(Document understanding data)

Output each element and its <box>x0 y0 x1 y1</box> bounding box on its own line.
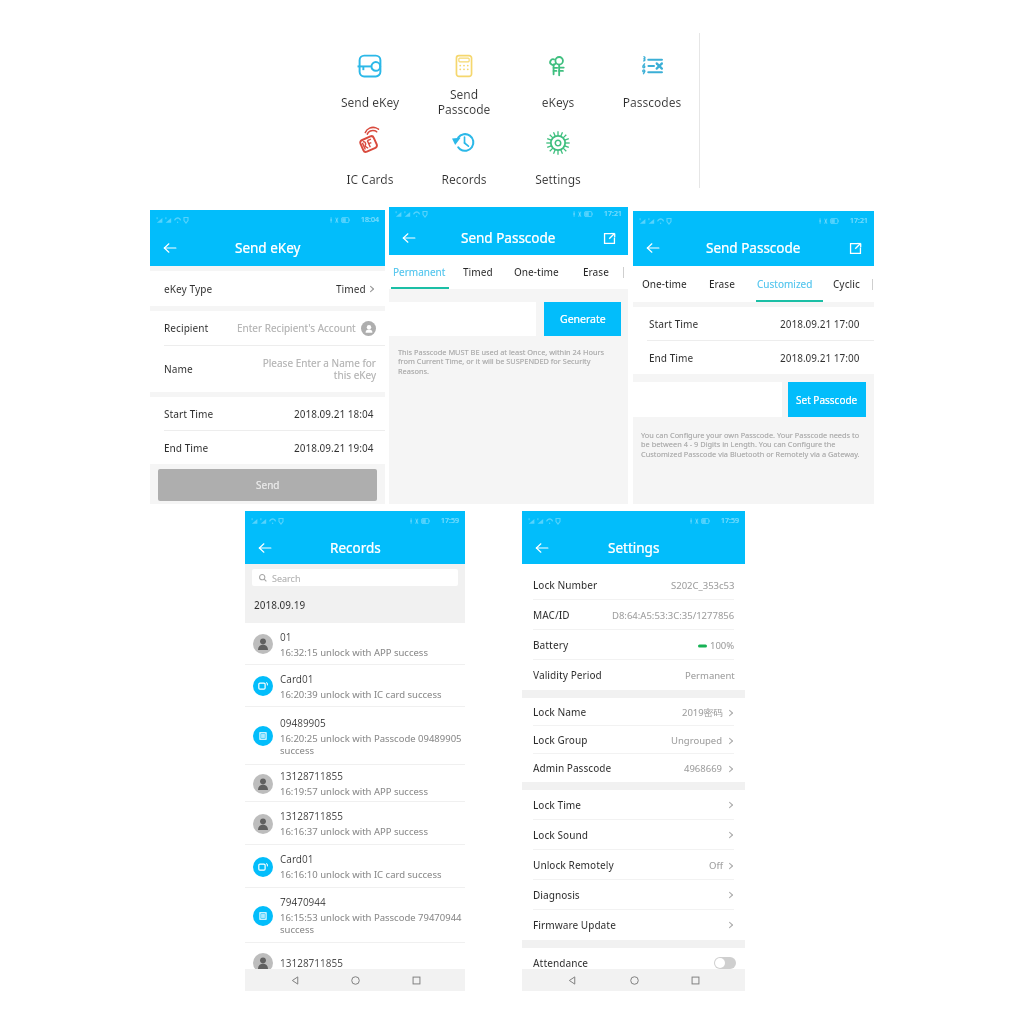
button[interactable]: Lock Time <box>522 790 745 820</box>
button[interactable]: Erase <box>568 255 623 289</box>
button[interactable]: End Time <box>150 431 385 464</box>
button[interactable]: Start Time <box>633 307 874 340</box>
staticText: Unlock Remotely <box>533 858 614 872</box>
button[interactable]: Search <box>252 569 458 586</box>
button[interactable]: Lock Name <box>522 698 745 726</box>
staticText: 16:15:53 unlock with Passcode 79470944 s… <box>280 911 464 936</box>
staticText: Erase <box>583 265 609 279</box>
staticText: Records <box>330 539 381 557</box>
button[interactable]: Generate <box>544 302 621 336</box>
staticText: eKey Type <box>164 282 213 296</box>
staticText: Card01 <box>280 852 314 866</box>
staticText: Permanent <box>685 669 735 682</box>
button[interactable]: One-time <box>633 266 695 302</box>
button[interactable]: Set Passcode <box>788 382 866 417</box>
button[interactable]: 01 <box>245 623 465 665</box>
button[interactable]: eKeys <box>512 46 604 113</box>
button[interactable]: 79470944 <box>245 888 465 943</box>
button[interactable]: eKey Type <box>150 271 385 306</box>
staticText: Permanent <box>393 265 446 279</box>
button[interactable]: Passcodes <box>606 46 698 113</box>
button[interactable]: One-time <box>505 255 568 289</box>
staticText: 01 <box>280 630 292 644</box>
button[interactable]: Share <box>598 227 620 249</box>
button[interactable]: Unlock Remotely <box>522 850 745 880</box>
button[interactable]: Records <box>418 123 510 190</box>
staticText: 100% <box>710 639 735 652</box>
button[interactable]: Share <box>844 237 866 259</box>
staticText: Off <box>709 859 723 872</box>
button[interactable]: End Time <box>633 341 874 374</box>
staticText: 4968669 <box>684 762 723 775</box>
button[interactable]: Diagnosis <box>522 880 745 910</box>
staticText: Lock Time <box>533 798 582 812</box>
button[interactable]: Send <box>158 469 377 501</box>
button[interactable]: 13128711855 <box>245 765 465 802</box>
staticText: Passcodes <box>606 94 698 110</box>
button[interactable]: Attendance <box>522 948 745 978</box>
staticText: 2018.09.19 <box>254 598 306 612</box>
staticText: Cyclic <box>833 277 860 291</box>
button[interactable]: Back <box>158 236 182 260</box>
staticText: Enter Recipient's Account <box>237 321 356 335</box>
button[interactable]: Timed <box>450 255 505 289</box>
staticText: 2019密码 <box>682 706 723 719</box>
staticText: Lock Name <box>533 705 587 719</box>
button[interactable]: Back <box>253 536 277 560</box>
button[interactable]: Back <box>561 969 583 991</box>
button[interactable]: Card01 <box>245 845 465 888</box>
button[interactable]: Cyclic <box>821 266 872 302</box>
staticText: 16:16:10 unlock with IC card success <box>280 868 442 881</box>
button[interactable]: Back <box>641 236 665 260</box>
button[interactable]: Customized <box>749 266 821 302</box>
staticText: Admin Passcode <box>533 761 612 775</box>
staticText: 2018.09.21 17:00 <box>780 317 860 331</box>
button[interactable]: Recents <box>684 969 706 991</box>
button[interactable]: IC Cards <box>324 123 416 190</box>
button[interactable]: MAC/ID <box>522 600 745 630</box>
button[interactable]: Lock Number <box>522 570 745 600</box>
button[interactable]: Home <box>623 969 645 991</box>
button[interactable]: Permanent <box>389 255 450 289</box>
button[interactable]: Home <box>344 969 366 991</box>
button[interactable]: Lock Group <box>522 726 745 754</box>
button[interactable]: Back <box>284 969 306 991</box>
button[interactable]: Erase <box>695 266 749 302</box>
staticText: Records <box>418 171 510 187</box>
staticText: Set Passcode <box>796 393 858 407</box>
button[interactable]: Back <box>397 226 421 250</box>
button[interactable]: Start Time <box>150 397 385 430</box>
button[interactable]: Admin Passcode <box>522 754 745 782</box>
button[interactable]: Name <box>150 346 385 392</box>
staticText: Battery <box>533 638 569 652</box>
staticText: Timed <box>336 282 366 296</box>
button[interactable]: Send Passcode <box>418 46 510 123</box>
button[interactable]: Send eKey <box>324 46 416 113</box>
button[interactable]: Card01 <box>245 665 465 707</box>
staticText: Erase <box>709 277 735 291</box>
staticText: One-time <box>514 265 559 279</box>
staticText: Send Passcode <box>706 239 801 257</box>
staticText: 16:32:15 unlock with APP success <box>280 646 428 659</box>
staticText: 16:20:39 unlock with IC card success <box>280 688 442 701</box>
staticText: Settings <box>512 171 604 187</box>
staticText: You can Configure your own Passcode. You… <box>641 430 866 460</box>
button[interactable]: 13128711855 <box>245 802 465 845</box>
staticText: Lock Number <box>533 578 598 592</box>
button[interactable]: Recipient <box>150 311 385 345</box>
button[interactable]: Toggle Attendance <box>714 957 736 969</box>
button[interactable]: Lock Sound <box>522 820 745 850</box>
button[interactable]: Settings <box>512 123 604 190</box>
staticText: Start Time <box>649 317 699 331</box>
button[interactable]: Validity Period <box>522 660 745 690</box>
button[interactable]: Back <box>530 536 554 560</box>
staticText: End Time <box>164 441 209 455</box>
staticText: Lock Sound <box>533 828 588 842</box>
button[interactable]: Recents <box>405 969 427 991</box>
staticText: Send Passcode <box>418 86 510 117</box>
button[interactable]: Battery <box>522 630 745 660</box>
button[interactable]: 09489905 <box>245 707 465 765</box>
staticText: Recipient <box>164 321 209 335</box>
button[interactable]: 13128711855 <box>245 943 465 983</box>
button[interactable]: Firmware Update <box>522 910 745 940</box>
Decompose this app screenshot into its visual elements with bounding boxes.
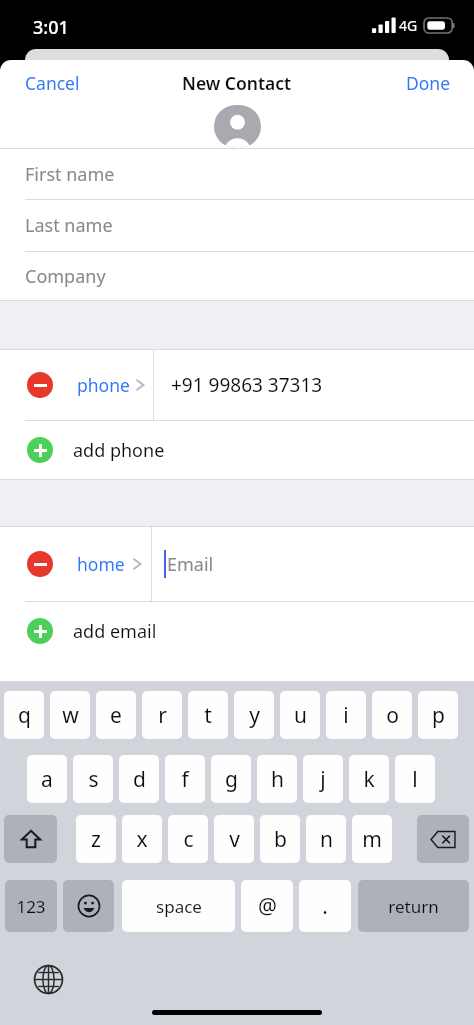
staticText: Last name	[25, 213, 113, 238]
staticText: n	[320, 825, 333, 854]
staticText: return	[388, 895, 439, 918]
staticText: phone	[77, 373, 130, 397]
staticText: add phone	[73, 438, 165, 463]
button[interactable]: Add field	[0, 421, 474, 479]
button[interactable]: space	[122, 880, 235, 932]
staticText: Cancel	[25, 71, 80, 95]
staticText: New Contact	[182, 71, 292, 95]
staticText: add email	[73, 619, 157, 644]
staticText: o	[386, 701, 399, 730]
button[interactable]: w	[50, 691, 90, 739]
other: Remove field	[27, 551, 53, 577]
button[interactable]: return	[358, 880, 469, 932]
button[interactable]: .	[299, 880, 351, 932]
button[interactable]: u	[280, 691, 320, 739]
button[interactable]: Cancel	[0, 65, 92, 101]
button[interactable]: q	[4, 691, 44, 739]
button[interactable]: Company	[0, 252, 474, 300]
button[interactable]: r	[142, 691, 182, 739]
button[interactable]: j	[303, 755, 343, 803]
staticText: space	[156, 895, 202, 918]
staticText: j	[320, 765, 326, 794]
other: Add field	[27, 437, 53, 463]
staticText: g	[225, 765, 238, 794]
button[interactable]: Done	[394, 65, 474, 101]
staticText: 4G	[399, 16, 418, 35]
staticText: x	[136, 825, 148, 854]
button[interactable]: Remove field	[0, 527, 474, 601]
staticText: First name	[25, 162, 115, 187]
button[interactable]: Switch keyboard	[26, 957, 70, 1001]
button[interactable]: Shift	[4, 815, 57, 863]
staticText: 123	[16, 895, 46, 918]
staticText: home	[77, 552, 125, 576]
button[interactable]: s	[73, 755, 113, 803]
staticText: w	[62, 701, 79, 730]
staticText: y	[249, 701, 260, 730]
staticText: l	[412, 765, 418, 794]
button[interactable]: z	[76, 815, 116, 863]
button[interactable]: o	[372, 691, 412, 739]
staticText: b	[274, 825, 287, 854]
button[interactable]: Add field	[0, 602, 474, 660]
staticText: r	[158, 701, 167, 730]
button[interactable]: e	[96, 691, 136, 739]
button[interactable]: h	[257, 755, 297, 803]
staticText: h	[271, 765, 284, 794]
other: Add field	[27, 618, 53, 644]
staticText: t	[204, 701, 212, 730]
button[interactable]: i	[326, 691, 366, 739]
staticText: .	[322, 892, 328, 921]
button[interactable]: Add photo	[214, 105, 261, 148]
staticText: p	[432, 701, 445, 730]
button[interactable]: Remove field	[0, 350, 474, 420]
staticText: f	[181, 765, 189, 794]
button[interactable]: Emoji	[63, 880, 114, 932]
button[interactable]: 123	[5, 880, 57, 932]
button[interactable]: f	[165, 755, 205, 803]
staticText: i	[343, 701, 349, 730]
staticText: u	[294, 701, 307, 730]
staticText: Email	[167, 552, 214, 577]
button[interactable]: m	[352, 815, 392, 863]
staticText: d	[133, 765, 146, 794]
button[interactable]: c	[168, 815, 208, 863]
staticText: Done	[406, 71, 451, 95]
staticText: k	[363, 765, 375, 794]
staticText: z	[91, 825, 101, 854]
staticText: 3:01	[33, 15, 69, 40]
button[interactable]: k	[349, 755, 389, 803]
staticText: e	[110, 701, 122, 730]
button[interactable]: First name	[0, 149, 474, 199]
staticText: Company	[25, 264, 106, 289]
button[interactable]: x	[122, 815, 162, 863]
staticText: @	[258, 892, 277, 921]
button[interactable]: d	[119, 755, 159, 803]
staticText: q	[18, 701, 31, 730]
button[interactable]: g	[211, 755, 251, 803]
button[interactable]: Last name	[0, 200, 474, 251]
staticText: c	[183, 825, 194, 854]
button[interactable]: b	[260, 815, 300, 863]
button[interactable]: n	[306, 815, 346, 863]
other: Remove field	[27, 372, 53, 398]
button[interactable]: v	[214, 815, 254, 863]
button[interactable]: l	[395, 755, 435, 803]
button[interactable]: t	[188, 691, 228, 739]
button[interactable]: p	[418, 691, 458, 739]
staticText: +91 99863 37313	[171, 372, 323, 398]
staticText: v	[229, 825, 240, 854]
button[interactable]: Backspace	[417, 815, 469, 863]
button[interactable]: y	[234, 691, 274, 739]
staticText: m	[362, 825, 382, 854]
staticText: s	[88, 765, 99, 794]
button[interactable]: a	[27, 755, 67, 803]
staticText: a	[41, 765, 53, 794]
button[interactable]: @	[241, 880, 293, 932]
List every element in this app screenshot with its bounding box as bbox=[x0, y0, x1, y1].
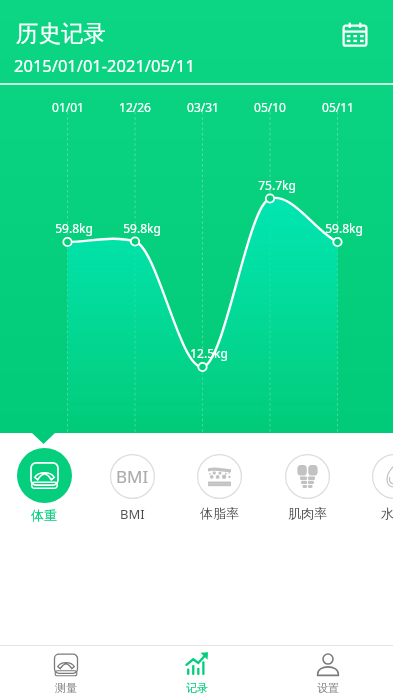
staticText: 水分 bbox=[381, 505, 393, 521]
staticText: 59.8kg bbox=[314, 220, 374, 236]
button[interactable]: 体脂率 bbox=[175, 433, 263, 533]
staticText: 体重 bbox=[31, 507, 57, 523]
staticText: 01/01 bbox=[38, 99, 98, 115]
button[interactable]: 测量 bbox=[0, 645, 131, 700]
staticText: 设置 bbox=[317, 681, 339, 695]
button[interactable]: 记录 bbox=[131, 645, 262, 700]
staticText: 12.5kg bbox=[179, 345, 239, 361]
staticText: 05/11 bbox=[308, 99, 368, 115]
button[interactable]: BMI bbox=[88, 433, 176, 533]
staticText: 体脂率 bbox=[200, 505, 239, 521]
staticText: BMI bbox=[120, 505, 145, 523]
button[interactable]: Select date range bbox=[336, 16, 374, 54]
staticText: 历史记录 bbox=[16, 19, 106, 47]
staticText: 12/26 bbox=[105, 99, 165, 115]
staticText: 测量 bbox=[55, 681, 77, 695]
staticText: 75.7kg bbox=[247, 177, 307, 193]
staticText: 03/31 bbox=[173, 99, 233, 115]
staticText: 59.8kg bbox=[44, 220, 104, 236]
button[interactable]: 水分 bbox=[350, 433, 393, 533]
staticText: 05/10 bbox=[240, 99, 300, 115]
button[interactable]: 肌肉率 bbox=[263, 433, 351, 533]
staticText: 2015/01/01-2021/05/11 bbox=[14, 54, 195, 76]
staticText: 肌肉率 bbox=[288, 505, 327, 521]
staticText: BMI bbox=[116, 465, 149, 488]
button[interactable]: 体重 bbox=[0, 433, 88, 533]
button[interactable]: 设置 bbox=[262, 645, 393, 700]
staticText: 59.8kg bbox=[112, 220, 172, 236]
staticText: 记录 bbox=[186, 681, 208, 695]
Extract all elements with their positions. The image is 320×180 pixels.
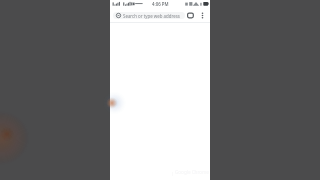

Task statement> Filter the entries above and copy only the lines that hold "Send".

Output for this exercise>
button[interactable]: Send <box>158 469 377 501</box>
button[interactable]: Send Passcode <box>418 46 510 123</box>
button[interactable]: Send eKey <box>324 46 416 113</box>
staticText: Send Passcode <box>706 239 801 257</box>
staticText: Send Passcode <box>418 86 510 117</box>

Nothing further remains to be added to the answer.